What makes Montreal feel so safe? Canada in general—Montreal, in particular—is somewhere between Rudy Giuliani’s New York City and Chesa Boudin’s San Francisco when it comes to police and law enforcement. Montreal’s rather notable sense of safety—and beyond that, of cleanliness and pro-social behavior—is probably mostly not a law enforcement issue. Nor, as some would inevitably suggest, is it because Montreal is overwhelmingly white (which it isn’t).
It seemed like people living there mostly just like the city and appreciate it and take care of it. It’s like a timeline where America’s post-1960s anti-urban narrative simply never formed. The city is just a place where people live. Some like it, some don’t. It’s fine.
But while Montreal might not be tough on crime, per se, it isn’t—at least not that I’ve ever heard—comically permissive or dismissive of urban problems in the way that a certain portion of America’s urban progressives are. Canada is progressive more in its generous healthcare and social programs than in its tolerance of crime and anti-social behavior and its insistence that the law-abiding majority tolerate those things too.
Those American urban progressives are truly an outlier, in regard to this cluster of urban problems: crime, homelessness, general disorder and quality of life concerns. Some of them really do seem to downplay crime in a way that doesn’t jibe with how most people experience it. Denying, for example, that being mugged is traumatic, or displaying indifference to the experience of using public transit, and tolerating the use of its stations as de facto homeless shelters. Tut-tutting riders that their comfort isn’t more important than the deprivations that its often-erratic characters no doubt suffer. These progressives seem, in short, to champion cities and yet believe that they will never really be objectively nice places to live. They view urban problems like broccoli—eat it and don’t complain.
Yes, I am talking about progressives on the internet. But I’m also talking about folks like John Hamasaki—the former police commissioner of San Francisco, mind you—who tweeted back in March: “Would getting your car window broken and some stuff stolen leave you ‘scarred forever’? Is this what the suburbs do to you? Shelter you from basic city life experiences so that when they happen you are broken to the core?”

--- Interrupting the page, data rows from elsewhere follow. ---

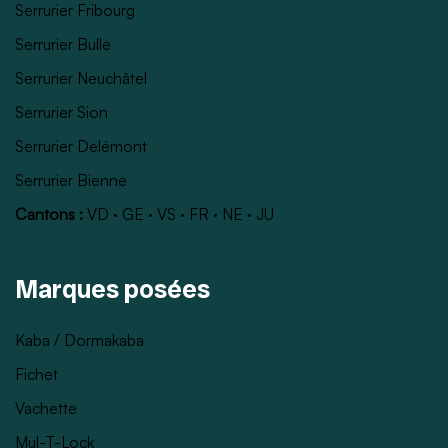
Serrurier Fribourg
Serrurier Bulle
Serrurier Neuchâtel
Serrurier Sion
Serrurier Delémont
Serrurier Bienne
Cantons :
VD
·
GE
·
VS
·
FR
·
NE
·
JU
Marques posées
Kaba / Dormakaba
Fichet
Vachette
Mul-T-Lock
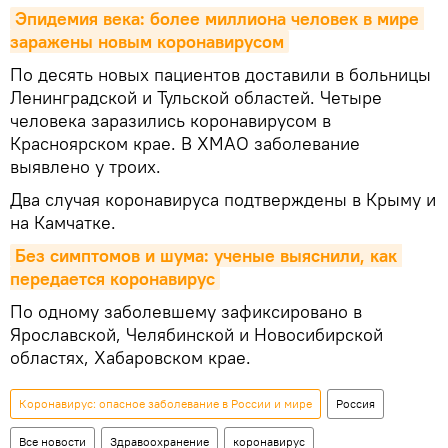
Эпидемия века: более миллиона человек в мире 
заражены новым коронавирусом
По десять новых пациентов доставили в больницы
Ленинградской и Тульской областей. Четыре
человека заразились коронавирусом в
Красноярском крае. В ХМАО заболевание
выявлено у троих.
Два случая коронавируса подтверждены в Крыму и
на Камчатке.
Без симптомов и шума: ученые выяснили, как 
передается коронавирус
По одному заболевшему зафиксировано в
Ярославской, Челябинской и Новосибирской
областях, Хабаровском крае.
Коронавирус: опасное заболевание в России и мире
Россия
Все новости
Здравоохранение
коронавирус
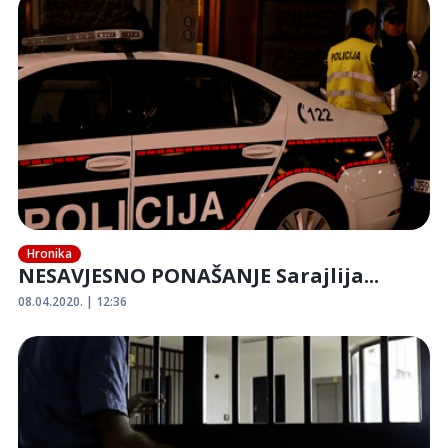
Hronika
NESAVJESNO PONAŠANJE Sarajlija...
08.04.2020. | 12:36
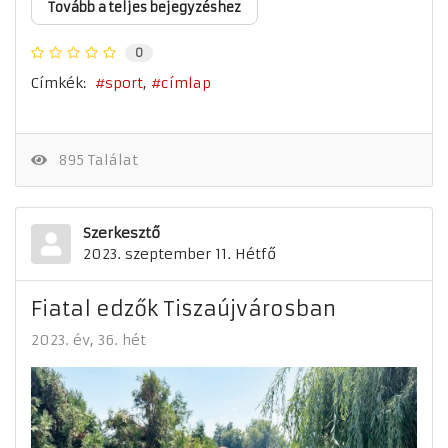
Tovább a teljes bejegyzéshez
0
Címkék:
sport
címlap
895 Találat
Szerkesztő
2023. szeptember 11. Hétfő
Fiatal edzők Tiszaújvárosban
2023. év
36. hét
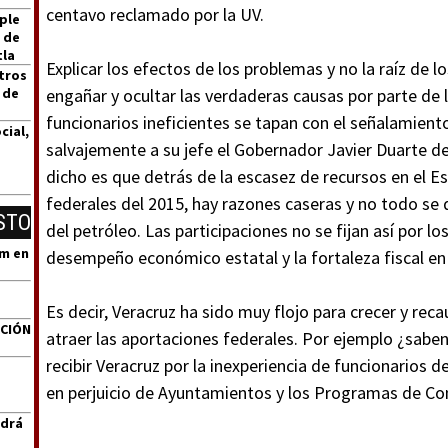
centavo reclamado por la UV.
ple
 de
tla
Explicar los efectos de los problemas y no la raíz de 
tros
 de
engañar y ocultar las verdaderas causas por parte de l
funcionarios ineficientes se tapan con el señalamient
cial,
salvajemente a su jefe el Gobernador Javier Duarte d
dicho es que detrás de la escasez de recursos en el Es
federales del 2015, hay razones caseras y no todo se d
STO
del petróleo. Las participaciones no se fijan así por lo
um en
desempeño económico estatal y la fortaleza fiscal en
Es decir, Veracruz ha sido muy flojo para crecer y re
ACIÓN
atraer las aportaciones federales. Por ejemplo ¿sabe
recibir Veracruz por la inexperiencia de funcionarios d
en perjuicio de Ayuntamientos y los Programas de Co
ndrá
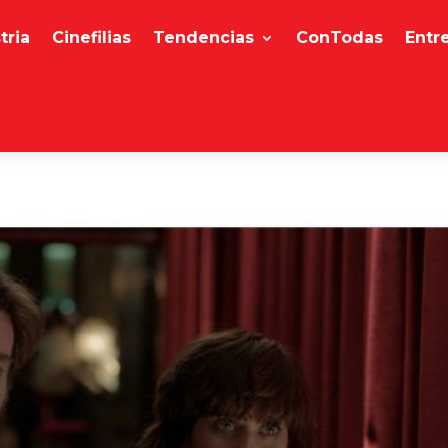
tria
Cinefilias
Tendencias
ConTodas
Entr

This American idea, that living in cities is a sort of self-abnegation, is entirely absent in Montreal. The city’s people and its pleasant atmosphere exist in a virtuous circle.
The Nonideological City
What stands out in a European city, and in Montreal, is that urbanites do not seem to be making an ideological statement by choosing cities, or by walking or biking. They are not playing a role, or acting out a creed of environmentalism. These things, freighted in the United States with enough culture-war recriminations to fill a container ship, are neutral in real, functioning cities.
As far as I have seen in my work, this is a uniquely American phenomenon, and much of what passes for discussion of urban issues in America is the escalating argument between this permissive progressive contingent—which loves cities but seems indifferent to their thriving—and the often-cruel tough-on-crime crowd—which claims to want cities to thrive yet does not seem to like them very much.
So perhaps what the United States lacks is an urban culture, where an orderly hustle-and-bustle is just normal. Perhaps our cities are so unpleasant, by global standards, because we refuse to live in them as they are meant to be and designed to be lived in. Montreal is important not because it is unique, but because it proves that—in North America, in the middle of a largely car-oriented, suburban country—a vibrant, pleasant, safe and truly urban big city can thrive.